In an age of online streaming, it is becoming harder and harder for studios to create an event out of a trip to the pictures. Our TVs and sound systems are getting better and our delivery methods more convenient. Throw in a giant and still growing gaming industry and cinema has never had a tougher time competing. Cinema owners need franchises to continue to evolve, and film makers need them in order to make smaller movies. The shade of the giant hits provides both opportunity and capital to the very projects blockbusters are accused of killing.

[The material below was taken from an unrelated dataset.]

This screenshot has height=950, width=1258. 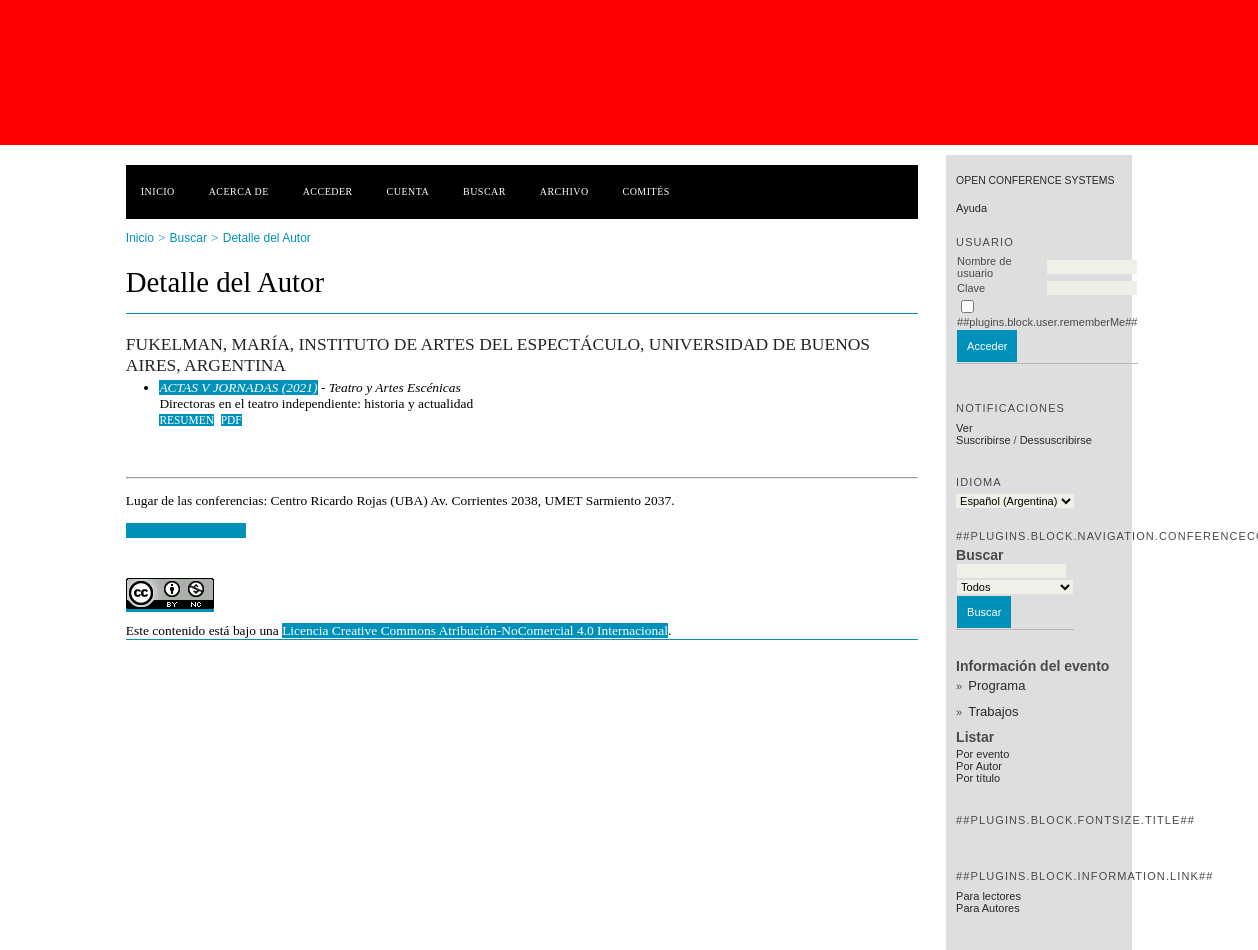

Marvel’s response is to adapt their source material not only in tone, but in form. While offering an explosive spectacle unmatched on the sofa, they are dropping characters in and out of one another’s movies, rewarding viewers for investing in the universe and acknowledging that a Netflix-bingeing audience will accept long form storytelling, just as the comic book reader always has. Captain America: Civil War - planned for a 2016 release date - will feature Iron Man in an adaptation of a pivotal comic book run, which will impact the universe beyond that one movie (and of note, the comic book story featured a crucial role for Spider-Man).

Eight years ago, Marvel tentatively rolled dice on this. At the end of Iron Man (and restricted to a post-credits sting), Samuel L Jackson’s Nick Fury chided Tony Stark and asked “think you’re the only superhero in the world?”. Now every other studio is looking at ways to create their own “shared universe” and Marvel has raised the stakes once again by conquering and absorbing someone else’s.

Spider-Man is back where he belongs and in the meantime, the cinema going experience may get a new lease of life.